Die Vorfreude bei den Gedanken, wieder einmal durchs Kreuzviertel zu schlendern, war deutlich zu spüren. Dort hatte ich in der Schulstraße einst meine künftige Frau besucht, als wir in Münster studierten. In der Nähe befand sich die vertraute Hedwigstraße mit dem Haus, in dem wir nach unserer Hochzeit, unsere erste gemeinsame Wohnung einrichteten. Die Mutter Birken, ein stets mit Studenten gefülltes Lokal, in dem man am Tresen leicht mit anderen Menschen ins Gespräch kam, würde uns wieder zu einem Glas Bier einladen.

Auf unserem Weg in die Stadt kämen wir auch am Budden Turm, dem ehemaligen Psychologischen Institut, dem Priesterseminar und der Überwasserkirche vorbei, wenn wir über die gepflasterte Straße zum Dom und zur Innenstadt spazierten. Ich hörte ihn wieder, den tiefen Ton der Glocken, die zu den Gottesdiensten einluden und konnte vor den inneren Augen die vielen Stände des am Wochenende belebten Marktes sehen. Wie früher glitten die Blicke begehrlich über das reiche Angebot an Blumen, Obst, Gemüsen, Käsen und Würsten. Wir würden am Wochenende wieder einmal den Prinzipalmarkt mit der Lambertus Kirche, den stolzen Patrizierhäusern und am Rathaus vorbei, unter den Kaskaden, die reichen Angebote der Geschäfte bewundernd, und die Straße hinauf und hinunter schlendern. Hier befand ich mich einst oft auch in der Herderschen Buchhandlung, um die Neuerscheinungen in Literatur, Theologie und Philosophie zu sehen. Vielleicht würde die Zeit sogar noch reichen, um wenigstens einmal im „Pinkus“ an einem der rohen Tische, die nach Studentenleben rochen, Grünkohl mit Würsten und Kartoffeln zu essen. Bei schönem Wetter setzten wir uns dann vor den Stuhlmacher, ließen uns ein frisches Pils zapfen, und bewunderten in aller Ruhe die vorbeiziehenden Damen mit ihren gefüllten Einkaufstaschen und die ewig hübschen Studentinnen. Vielleicht kämen wir dabei auch mit einigen Münsteranern über die Vorzüge dieser Stadt ins Gespräch, in der wir uns wieder rundherum zu Hause fühlten.

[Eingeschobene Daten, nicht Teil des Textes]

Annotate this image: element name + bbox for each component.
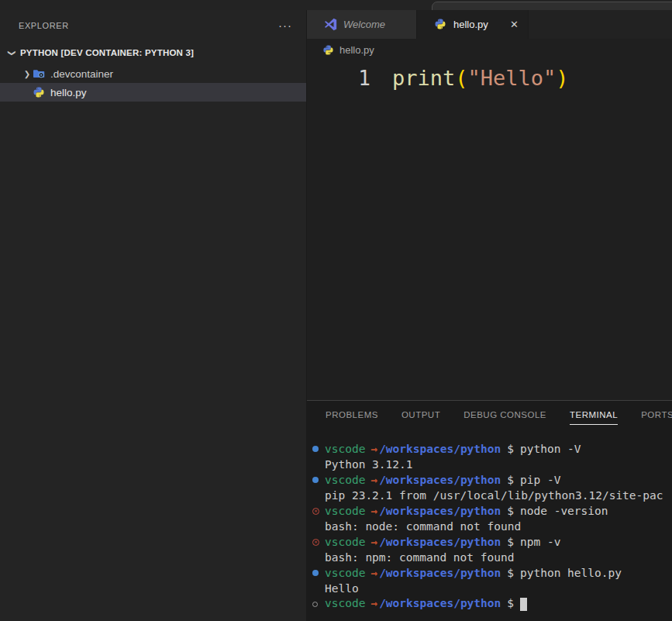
prompt-arrow-icon: → xyxy=(370,474,377,486)
terminal-prompt: vscode→/workspaces/python$pip -V xyxy=(325,474,560,486)
tab-welcome[interactable]: Welcome xyxy=(307,10,417,39)
explorer-header: EXPLORER ··· xyxy=(0,10,306,41)
command-status-icon xyxy=(312,477,325,483)
prompt-symbol: $ xyxy=(507,567,514,579)
terminal-command: python -V xyxy=(520,443,581,455)
panel-tab-bar: PROBLEMSOUTPUTDEBUG CONSOLETERMINALPORTS xyxy=(307,401,672,429)
devcontainer-folder-icon xyxy=(33,67,46,81)
workspace-title: PYTHON [DEV CONTAINER: PYTHON 3] xyxy=(20,48,194,57)
command-status-icon xyxy=(312,602,325,607)
terminal-command: npm -v xyxy=(520,536,560,548)
command-status-icon: ✕ xyxy=(312,508,325,515)
prompt-symbol: $ xyxy=(507,597,514,609)
terminal-prompt: vscode→/workspaces/python$npm -v xyxy=(325,536,560,548)
terminal-line: Python 3.12.1 xyxy=(312,457,672,472)
line-number: 1 xyxy=(307,64,370,93)
terminal-line: ✕ vscode→/workspaces/python$npm -v xyxy=(312,534,672,550)
prompt-arrow-icon: → xyxy=(370,597,377,609)
terminal-line: vscode→/workspaces/python$python -V xyxy=(312,441,672,457)
close-tab-icon[interactable]: ✕ xyxy=(510,19,519,30)
python-file-icon xyxy=(322,44,334,56)
terminal-output-text: Hello xyxy=(325,582,359,595)
tab-hello-py[interactable]: hello.py ✕ xyxy=(417,10,529,39)
terminal-line: ✕ vscode→/workspaces/python$node -versio… xyxy=(312,503,672,519)
chevron-down-icon: ❯ xyxy=(8,47,16,58)
chevron-right-icon: ❯ xyxy=(22,70,33,78)
prompt-arrow-icon: → xyxy=(370,505,377,517)
terminal-user: vscode xyxy=(325,474,365,486)
editor-tab-bar: Welcome hello.py ✕ xyxy=(307,10,672,39)
prompt-arrow-icon: → xyxy=(370,536,377,548)
terminal-prompt: vscode→/workspaces/python$ xyxy=(325,597,527,611)
terminal-cwd: /workspaces/python xyxy=(379,474,501,486)
terminal-line: pip 23.2.1 from /usr/local/lib/python3.1… xyxy=(312,488,672,503)
terminal-line: vscode→/workspaces/python$python hello.p… xyxy=(312,565,672,581)
prompt-symbol: $ xyxy=(507,474,514,486)
breadcrumb-file: hello.py xyxy=(339,44,374,56)
panel-tab-debug-console[interactable]: DEBUG CONSOLE xyxy=(464,401,546,429)
terminal-output-text: bash: node: command not found xyxy=(325,520,521,533)
python-file-icon xyxy=(434,18,447,31)
vscode-window: EXPLORER ··· ❯ PYTHON [DEV CONTAINER: PY… xyxy=(0,0,672,621)
terminal-cwd: /workspaces/python xyxy=(379,536,501,548)
bottom-panel: PROBLEMSOUTPUTDEBUG CONSOLETERMINALPORTS… xyxy=(307,400,672,621)
terminal-user: vscode xyxy=(325,567,365,579)
terminal-cwd: /workspaces/python xyxy=(379,567,501,579)
terminal-user: vscode xyxy=(325,505,365,517)
terminal-command: pip -V xyxy=(520,474,560,486)
code-text: print("Hello") xyxy=(392,64,569,93)
terminal-command: python hello.py xyxy=(520,567,622,579)
more-actions-icon[interactable]: ··· xyxy=(278,22,292,29)
panel-tab-output[interactable]: OUTPUT xyxy=(401,401,440,429)
terminal-output-text: bash: npm: command not found xyxy=(325,551,514,564)
terminal-cwd: /workspaces/python xyxy=(379,597,501,609)
explorer-sidebar: EXPLORER ··· ❯ PYTHON [DEV CONTAINER: PY… xyxy=(0,10,307,621)
breadcrumb[interactable]: hello.py xyxy=(307,39,672,60)
python-file-icon xyxy=(33,86,46,99)
terminal-line: Hello xyxy=(312,581,672,596)
tree-item-hello-py[interactable]: hello.py xyxy=(0,83,306,102)
explorer-title: EXPLORER xyxy=(19,21,69,30)
panel-tab-problems[interactable]: PROBLEMS xyxy=(326,401,378,429)
title-bar xyxy=(0,0,672,10)
tree-item-label: .devcontainer xyxy=(50,68,113,80)
code-line: 1 print("Hello") xyxy=(307,64,672,93)
prompt-symbol: $ xyxy=(507,443,514,455)
terminal-cursor xyxy=(520,598,527,611)
prompt-arrow-icon: → xyxy=(370,443,377,455)
terminal-line: bash: node: command not found xyxy=(312,519,672,534)
terminal-line: bash: npm: command not found xyxy=(312,550,672,565)
terminal-user: vscode xyxy=(325,536,365,548)
terminal-cwd: /workspaces/python xyxy=(379,505,501,517)
tab-label: hello.py xyxy=(453,19,488,30)
code-editor[interactable]: 1 print("Hello") xyxy=(307,60,672,400)
terminal-output-text: pip 23.2.1 from /usr/local/lib/python3.1… xyxy=(325,489,663,502)
command-status-icon: ✕ xyxy=(312,539,325,546)
editor-region: Welcome hello.py ✕ xyxy=(307,10,672,621)
workspace-section-header[interactable]: ❯ PYTHON [DEV CONTAINER: PYTHON 3] xyxy=(0,41,306,64)
tree-item-label: hello.py xyxy=(50,87,87,98)
terminal-prompt: vscode→/workspaces/python$python hello.p… xyxy=(325,567,622,579)
command-status-icon xyxy=(312,446,325,452)
terminal-user: vscode xyxy=(325,443,365,455)
workbench: EXPLORER ··· ❯ PYTHON [DEV CONTAINER: PY… xyxy=(0,10,672,621)
terminal-prompt: vscode→/workspaces/python$python -V xyxy=(325,443,581,455)
panel-tab-terminal[interactable]: TERMINAL xyxy=(570,401,618,429)
terminal-line: vscode→/workspaces/python$ xyxy=(312,596,672,612)
terminal-line: vscode→/workspaces/python$pip -V xyxy=(312,472,672,488)
terminal-cwd: /workspaces/python xyxy=(379,443,501,455)
terminal-command: node -version xyxy=(520,505,608,517)
terminal-prompt: vscode→/workspaces/python$node -version xyxy=(325,505,608,517)
terminal-output[interactable]: vscode→/workspaces/python$python -V Pyth… xyxy=(307,429,672,621)
prompt-arrow-icon: → xyxy=(370,567,377,579)
prompt-symbol: $ xyxy=(507,505,514,517)
terminal-user: vscode xyxy=(325,597,365,609)
vscode-logo-icon xyxy=(324,18,337,31)
panel-tab-ports[interactable]: PORTS xyxy=(641,401,672,429)
terminal-output-text: Python 3.12.1 xyxy=(325,458,413,471)
tree-item-devcontainer[interactable]: ❯ .devcontainer xyxy=(0,64,306,83)
prompt-symbol: $ xyxy=(507,536,514,548)
command-center-search[interactable] xyxy=(432,2,672,10)
tab-label: Welcome xyxy=(343,19,385,30)
command-status-icon xyxy=(312,570,325,576)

Es könnte uns auf dieser Fantasiereise sehr verlocken, den kulturellen Angeboten Münsters, dem Theater, dem Landesmuseum, der Universität, dem Aasee mit dem Mühlenhof und dem Zoo, unsere  Referenz zu erweisen. Mir all dies aber noch ausführlicher vorzustellen, würde meine Nachtruhe weiter stören, denn inzwischen war es vier Uhr morgens geworden.

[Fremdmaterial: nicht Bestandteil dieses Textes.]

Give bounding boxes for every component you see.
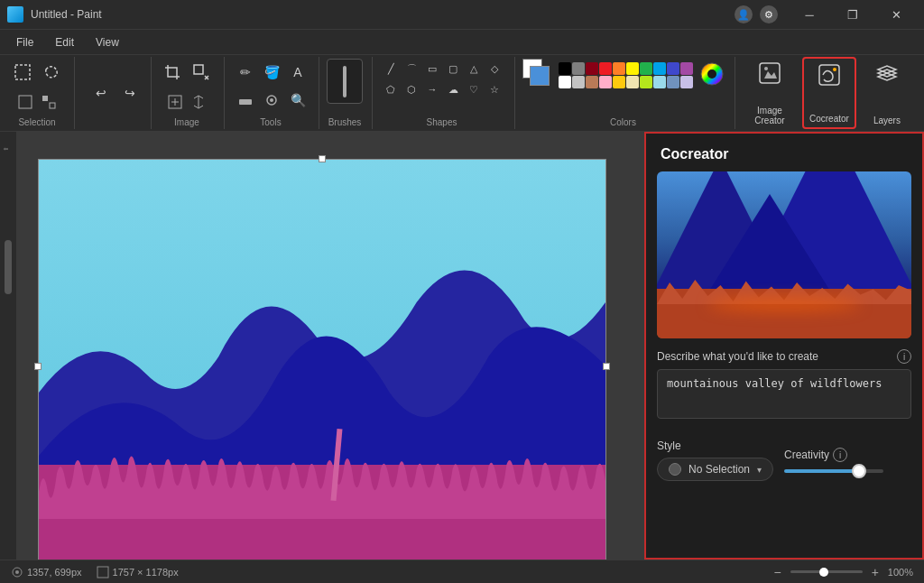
selection-label: Selection [18,117,55,127]
handle-left-center[interactable] [34,363,42,370]
cocreator-toolbar-button[interactable]: Cocreator [802,57,856,129]
menu-edit[interactable]: Edit [46,33,83,51]
menu-view[interactable]: View [87,33,128,51]
layers-button[interactable]: Layers [860,57,914,129]
close-button[interactable]: ✕ [875,0,917,29]
svg-rect-3 [50,103,55,108]
color-brown[interactable] [586,76,598,88]
color-yellow[interactable] [626,62,639,75]
magnify-button[interactable]: 🔍 [284,87,311,114]
crop-button[interactable] [159,59,186,86]
selection-options-row [14,92,60,112]
remove-bg-button[interactable] [164,92,186,112]
image-creator-button[interactable]: Image Creator [741,57,799,129]
select-free-button[interactable] [38,59,65,86]
select-all-button[interactable] [14,92,36,112]
shape-rect[interactable]: ▭ [421,59,443,79]
color-row-1 [559,62,693,75]
colors-area [522,59,724,91]
brush-preview[interactable] [327,59,363,104]
zoom-in-button[interactable]: + [872,565,879,579]
redo-button[interactable]: ↪ [116,79,143,106]
scroll-thumb-vertical[interactable] [5,240,12,294]
style-value: No Selection [688,463,750,476]
title-bar-left: Untitled - Paint [7,6,102,23]
style-dropdown[interactable]: No Selection ▾ [657,458,773,481]
color-pink[interactable] [599,76,612,88]
paint-canvas[interactable] [38,159,606,560]
shape-line[interactable]: ╱ [380,59,402,79]
shape-diamond[interactable]: ◇ [484,59,505,79]
color-lavender[interactable] [680,76,693,88]
shape-triangle[interactable]: △ [463,59,485,79]
color-white[interactable] [559,76,571,88]
handle-top-center[interactable] [319,155,326,162]
describe-info-icon[interactable]: i [897,349,911,364]
undo-button[interactable]: ↩ [88,79,115,106]
shape-roundrect[interactable]: ▢ [442,59,464,79]
shape-hexagon[interactable]: ⬡ [401,79,422,99]
ai-highlight [707,298,860,311]
color-steelblue[interactable] [667,76,679,88]
toolbar-group-image: Image [157,57,225,129]
creativity-slider[interactable] [784,469,883,473]
handle-right-center[interactable] [603,363,610,370]
svg-rect-0 [15,65,30,79]
color-purple[interactable] [680,62,693,75]
prompt-input[interactable]: mountainous valley of wildflowers [657,369,911,419]
svg-point-12 [764,67,768,70]
color-lightgray[interactable] [572,76,585,88]
resize-button[interactable] [188,59,215,86]
color-black[interactable] [559,62,571,75]
toolbar-group-colors: Colors [521,57,735,129]
creativity-info-icon[interactable]: i [833,448,847,462]
shape-cloud[interactable]: ☁ [442,79,464,99]
fill-button[interactable]: 🪣 [258,59,285,86]
minimize-button[interactable]: ─ [789,0,830,29]
shape-pentagon[interactable]: ⬠ [380,79,402,99]
shape-curve[interactable]: ⌒ [401,59,422,79]
color-wheel[interactable] [700,62,724,88]
color-picker-button[interactable] [258,87,285,114]
select-invert-button[interactable] [38,92,60,112]
coords-text: 1357, 699px [27,567,82,578]
pencil-button[interactable]: ✏ [232,59,259,86]
vertical-scrollbar[interactable]: ⬆ [0,132,16,560]
color-palette [559,62,693,88]
text-button[interactable]: A [284,59,311,86]
chevron-down-icon: ▾ [757,465,762,475]
settings-icon[interactable]: ⚙ [760,5,778,23]
svg-point-14 [833,68,836,71]
eraser-button[interactable] [232,87,259,114]
color-red[interactable] [599,62,612,75]
describe-label-row: Describe what you'd like to create i [657,349,911,364]
select-rect-button[interactable] [9,59,36,86]
color-green[interactable] [640,62,652,75]
color-darkred[interactable] [586,62,598,75]
brushes-label: Brushes [328,117,362,127]
shape-star[interactable]: ☆ [484,79,505,99]
fg-color-swatch[interactable] [530,66,550,86]
color-skyblue[interactable] [653,76,666,88]
canvas-area[interactable]: ⬆ [0,132,644,560]
colors-label: Colors [610,117,636,127]
canvas-dimensions: 1757 × 1178px [97,566,179,578]
color-cream[interactable] [626,76,639,88]
color-blue[interactable] [653,62,666,75]
color-indigo[interactable] [667,62,679,75]
zoom-out-button[interactable]: − [773,565,781,579]
color-orange[interactable] [613,62,625,75]
cocreator-icon [817,62,842,93]
image-flip-button[interactable] [188,92,209,112]
color-gray[interactable] [572,62,585,75]
layers-label: Layers [873,116,901,125]
shape-arrow[interactable]: → [421,79,443,99]
color-gold[interactable] [613,76,625,88]
shape-heart[interactable]: ♡ [463,79,485,99]
zoom-slider[interactable] [790,570,863,573]
restore-button[interactable]: ❐ [832,0,873,29]
toolbar-group-tools: ✏ 🪣 A 🔍 Tools [230,57,319,129]
color-lime[interactable] [640,76,652,88]
slider-thumb[interactable] [852,464,866,478]
menu-file[interactable]: File [7,33,42,51]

Ich konnte ja nun, da in meiner Vorfreude alles Wesentliche bedacht und beschrieben war, ruhig meinen Schreibtisch wieder verlassen. Es war aber fraglich, ob mich das Reisefieber wieder einschlafen ließ? Einstweilen grüßte ich Münster, die schöne Stadt, und all die Menschen dort, in der Erwartung, sie bald wieder zu sehen. Mit den Gedanken, was sich seit unserem letzten Besuch in Münster wohl alles verändert haben könnte, fiel ich wieder in einen gesunden Schlaf?